▶ Task to carry out: The result should consist solely of the line containing "Historique (1174, 283)" and the lines that follow it below, each reproduced exactly, the last line included.

[Saved entries]
▶
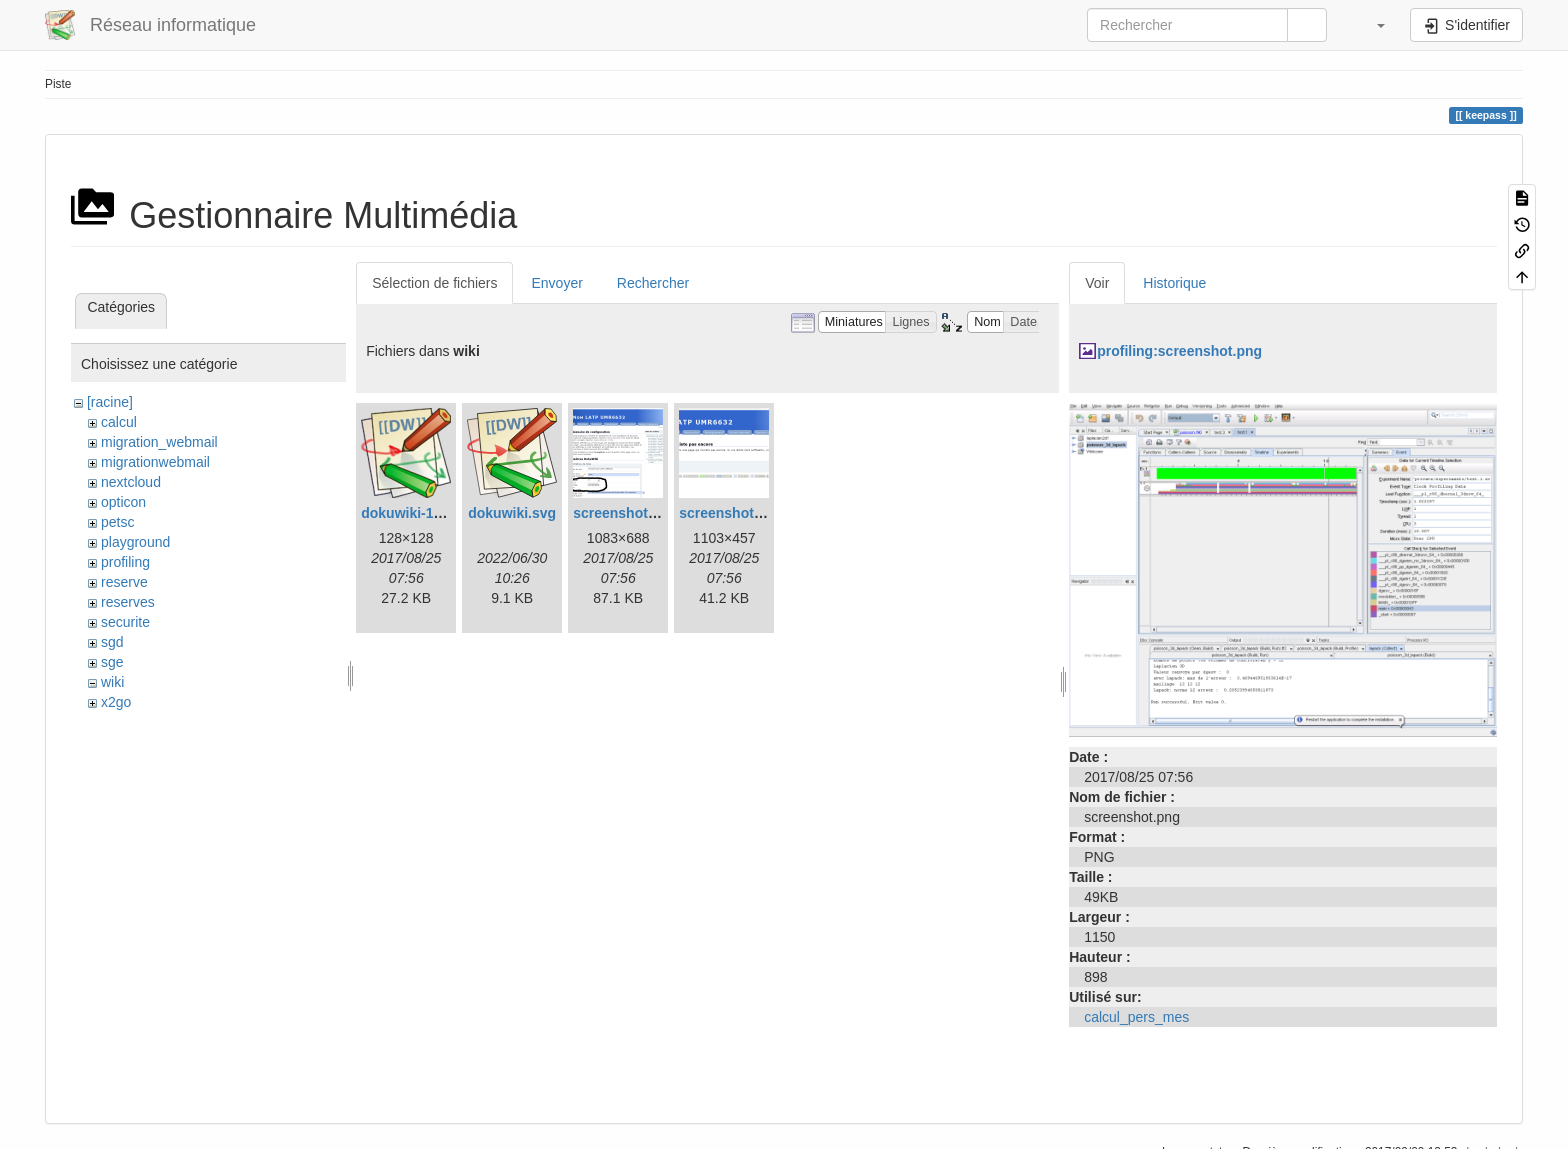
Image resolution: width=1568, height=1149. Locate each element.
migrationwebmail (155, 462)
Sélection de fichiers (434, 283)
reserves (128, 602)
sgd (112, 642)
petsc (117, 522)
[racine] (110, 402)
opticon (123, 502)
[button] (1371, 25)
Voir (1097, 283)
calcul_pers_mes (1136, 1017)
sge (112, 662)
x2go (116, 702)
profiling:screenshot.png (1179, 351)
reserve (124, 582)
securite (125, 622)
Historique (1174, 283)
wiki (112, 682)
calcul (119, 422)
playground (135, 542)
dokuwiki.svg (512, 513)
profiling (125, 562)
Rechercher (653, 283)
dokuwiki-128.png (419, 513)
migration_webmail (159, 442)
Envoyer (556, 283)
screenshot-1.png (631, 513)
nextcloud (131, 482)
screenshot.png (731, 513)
◀
▶ Problem solution:
Historique (1174, 283)
wiki (112, 682)
calcul (119, 422)
playground (135, 542)
dokuwiki.svg (512, 513)
profiling (125, 562)
Rechercher (653, 283)
dokuwiki-128.png (419, 513)
migration_webmail (159, 442)
Envoyer (556, 283)
screenshot-1.png (631, 513)
nextcloud (131, 482)
screenshot.png (731, 513)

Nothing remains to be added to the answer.